Obviously, Hawken’s plan for change is radical. It does not seem that he wants to change the current system but to create an entirely new one. In the final chapter, Hawken explains how he believes his solution can be broken down into three parts. The first, “...obey the waste-equals-food principle and entirely eliminate waste from our industrial production,” insists that businesses must implement processes that create little to no waste (Hawken 209). His second principle argues that the world must move from carbon-based energies to hydrogen, solar, and wind power. Finally, his assertion that “we must create systems of feedback and accountability that support and strengthen restorative behavior” is a great plan, but again, difficult to implement (Hawken 209). Overall The Ecology of Commerce is a work full of great ideas to help combat the world’s current economic and environmental issues. How practical the solutions are, though, remains to be seen.

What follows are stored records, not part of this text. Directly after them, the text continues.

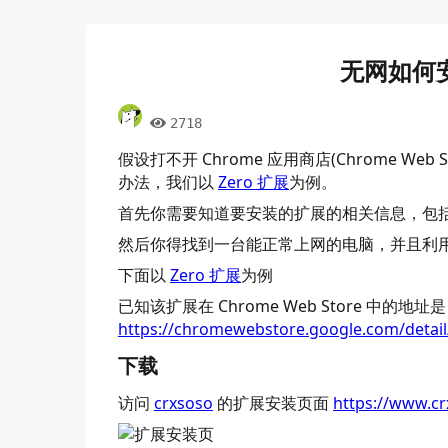
无网如何安
2718
假设打不开 Chrome 应用商店(Chrome 
办法，我们以
Zero 扩展
为例。
首先你需要知道要安装的扩展的相关信息，包括名
然后你得找到一台能正常上网的电脑，并且利用该
下面以
Zero 扩展
为例
已知该扩展在 Chrome Web Store 中的地址是
https://chromewebstore.google.com/detai
下载
访问
crxsoso
的扩展安装页面
https://www.c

Hawken, Paul. The ecology of commerce: a declaration of sustainability. Rev. ed. New York: Harper Business, 1993. Print.
1. Does Hawken believe that each of his objectives has practical solutions? “Provide secure, stable, and meaningful employment for people everywhere,” does not seem practical, but more like a wishful goal to use as motivation.
2. This book is nearly twenty years old, and it seems little has been done to combat the issues still at hand. Has Hawken addressed this since?
3. Hawken writes that the planet’s resources are depleting so fast that it will not likely sustain life for forty or fifty more years. If this was true in 1994, is it reasonable to assume that there are only enough resources on earth for another twenty or thirty years?
4. Have any of the steps outlined by Hawken been implemented anywhere in any capacity? There do not seem to be any cases of things changing much more radically than they already would have been over the last two decades.
5. It is interesting to note that Hawken often uses environmental metaphors to describe economic ideas, such as the immature plant systems growing along a road, when the two forces seem so greatly at odds. In his writing, he manages to show how the two can be related and work together, in the same way, he hopes to show how they can in day-to-day life.
6. Hawken writes, “Business often invokes the Darwinian maxim of ‘survival of the fittest’ to defend its competitive actions. The phrase is, in fact, a misinterpretation of Darwinism. Darwin & not speak of survival of the fittest; rather, he described those who survived as fittest for a specific ecological niche. There is a big difference between those two ideas.” If Hawken believes that everything should be considered on a global level, how is this relevant to his argument?
7. On page sixty-five, Hawken refers to an early writing of his that explains “that dematerialization had already been established as a permanent feature of the economic development because of rising resources prices, particularly energy...Although the price of energy has fallen since then, the real cost in terms of the damage and long- term effects to the environment is continuing to climb.” How can Hawken continue to propose ideas to fix a system that refuses his help?
8. The Ecology of Commerce was published in June of 1994, six months before the GATT was replaced with the creation of the WTO. How would Hawken’s plans have differed if the new World Trade Organization were in place at the time of his writing?
9. Has Hawken done any field research to be sure his plans will work? How can he be certain that it is not too late to see positive results by implementing his plans?
10. Hawken writes, on page 87, that carbon and nuclear energies are the two most damaging. There is still a lot of debate as to how damaging nuclear energy is, but he says this as if there is no question. This could lead his readers to question how readily they should accept his other claims.